Monday, May 16, 2011

Americans Shed Mortgage Debt at Record Pace

By Dennis Cauchon, USA TODAY
Americans are reducing mortgage payments at a record clip, directing cash that once went for debt into consumer spending and savings.
Low interest rates, defaults and refinancing have shaved more than $100 billion off the nation's annual mortgage bill — an amount comparable to all unemployment benefits for one year or this year's Social Security payroll tax cut.
"This is a form of economic stimulus that goes to Main Street rather than Wall Street," says Nicholas Carroll, a journalist on consumer finance and author of Walk Away From Debt for a Better Future. When freed from a mortgage payment, people's first purchases tend to be necessities, such as socks and underwear, he says.
Homeowners have trimmed interest payments alone by 11% — or $67 billion a year — from the peak in 2008, according to the Bureau of Economic Analysis (BEA). The savings come equally from grabbing lower interest rates and reducing what's owed by paying down principal or defaulting on loans.
The nation has slashed total mortgage debt from nearly $11 trillion at the mid-2008 peak to $10.3 trillion in the first three months of 2011, the BEA reports.
The trend shows no sign of slowing. About 9% of mortgage borrowers are behind on payments, and 4.6% of homes are in foreclosure, says the Mortgage Bankers Association.

Even so, homeowners are reducing mortgages far more slowly than they added to them during the housing bubble. Borrowers took on $1 trillion in new principal and $90 billion in extra interest in 2006 alone, BEA data show. Shrinking mortgage payments are a sign of the economy resetting in the housing bust's aftermath.
"No one remained untouched, not homeowners, Wall Street, investors or the government," says economist Sam Khater of CoreLogic, which tracks real estate trends. "One positive sign is that housing is becoming more affordable."
Economic effects of lower mortgage debt:
•Savings.

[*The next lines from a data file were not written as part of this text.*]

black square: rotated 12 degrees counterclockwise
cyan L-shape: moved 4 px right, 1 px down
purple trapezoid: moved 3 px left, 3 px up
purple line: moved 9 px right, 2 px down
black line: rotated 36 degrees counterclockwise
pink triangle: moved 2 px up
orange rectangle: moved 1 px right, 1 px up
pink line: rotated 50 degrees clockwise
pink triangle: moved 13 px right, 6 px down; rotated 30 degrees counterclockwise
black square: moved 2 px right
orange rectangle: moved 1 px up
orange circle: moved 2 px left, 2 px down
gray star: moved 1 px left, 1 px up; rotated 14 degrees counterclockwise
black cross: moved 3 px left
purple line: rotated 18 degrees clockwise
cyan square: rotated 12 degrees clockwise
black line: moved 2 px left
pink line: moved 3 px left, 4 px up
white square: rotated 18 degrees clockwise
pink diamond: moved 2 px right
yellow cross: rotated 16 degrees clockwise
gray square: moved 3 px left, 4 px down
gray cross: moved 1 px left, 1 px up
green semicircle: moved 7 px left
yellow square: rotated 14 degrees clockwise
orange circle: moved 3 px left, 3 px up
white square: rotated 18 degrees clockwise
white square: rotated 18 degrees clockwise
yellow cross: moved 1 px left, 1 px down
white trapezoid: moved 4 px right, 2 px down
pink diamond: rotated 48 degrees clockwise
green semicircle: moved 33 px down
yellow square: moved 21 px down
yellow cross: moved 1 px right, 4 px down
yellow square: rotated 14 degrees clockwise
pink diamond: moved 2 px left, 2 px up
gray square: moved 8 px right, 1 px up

For the first time since 1998, households are saving more than they're spending on mortgage interest.
•Interest. Mortgage interest consumes 5.27% of the nation's after-tax income, the lowest since 2004 and comparable to the 1980s and '90s.
•Rates. The average interest rate on all mortgages — not just new ones — has fallen for 16 consecutive quarters to 5.96%, the lowest since the government started keeping track in 1977. The tumbling rate reflects borrowers restructuring loans to become better credit risks and shortening 30-year mortgages to 15-year loans.
"Households are managing their debt down by bringing cash to the table to qualify for super-low rates," Mortgage Bankers Association economist Michael Fratantoni says. That's a change from the housing bubble when "cash-out" loans let borrowers leave mortgage signings with spending money, he says.
Consumers have started borrowing more for cars, appliances and other big-ticket items in the past two months but not for homes, Fratantoni says. "Consumers are cautious."